Open evz opened 10 years ago

evz commented 10 years ago

@amandalund I noticed that on the meta tables there was a ton of extra whitespace within most of the fields. It seems like it might make sense to get rid of this before the data from those csv files gets inserted into the database, if for no other reason that to make it so we don't have to do it later on.

One nifty thing that could be leveraged here is that the psql command actually accepts input on stdin which means that loading a csv file can be as simple as doing something like cat name_of_csv_file.csv | psql -c "COPY tablename FROM STDIN WITH DELIMITER ',' CSV HEADER;". This, on it's own isn't that exciting. But if you chain that together with some other things to do some basic processing, you start to create some interesting possibilities. So, for instance, if you wanted to strip all the extra whitespace from the individual cells in an incoming csv file, you could write a little python processor like this (that reads from stdin, does some stuff and writes the result to stdout) and chain it together with the above command like so: cat name_of_csv_file.csv | python strip_whitespace.py | psql -c "COPY tablename FROM STDIN WITH DELIMITER ',' CSV HEADER;".
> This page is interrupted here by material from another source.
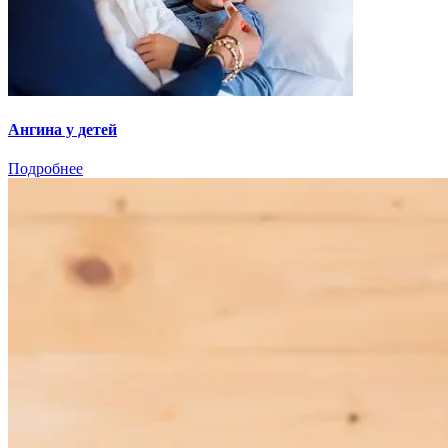
Ангина у детей
Подробнее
Anyways, I don't know if this works with how this is currently getting put together but it seems like we might want to allow for some super basic pre-processing, generally speaking, when ingesting data and this method is a pretty lightweight way of accomplishing that.
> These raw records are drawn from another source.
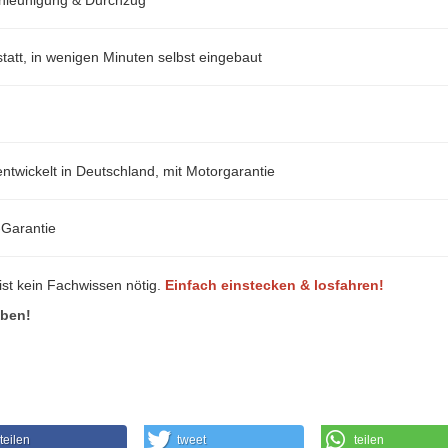
att, in wenigen Minuten selbst eingebaut
ntwickelt in Deutschland, mit Motorgarantie
-Garantie
ist kein Fachwissen nötig.
Einfach einstecken & losfahren!
eben!
teilen
tweet
teilen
amandalund commented 10 years ago

I do notice some extra whitespace (mostly an extra newline here and there), but I think what looks like tons of whitespace may just be the way psql displays the queries when the tables have some very wide columns. When I change the output format to something like unaligned and expanded display (\a \x), it's a little easier to see the fields. I hadn't been doing a strip when I read in the data though, definitely a good idea to add it in.

svetlozarn commented 10 years ago

We should definitely incorporate pre-processing in our load and update processes. My suggestion is to adopt the "make" method that @evz and @derekeder suggested earlier. There at least are two reasons that the "make" method would be more efficient than mixing SQL and shell scripting:

  1. Each SQL init scripts can be kept as a single file.
  2. The pre-processing (make step) can be performed separately from the loading to Postgres and thus can used other computational resources (e.g. batch processing queue, hadoop cluster, etc.)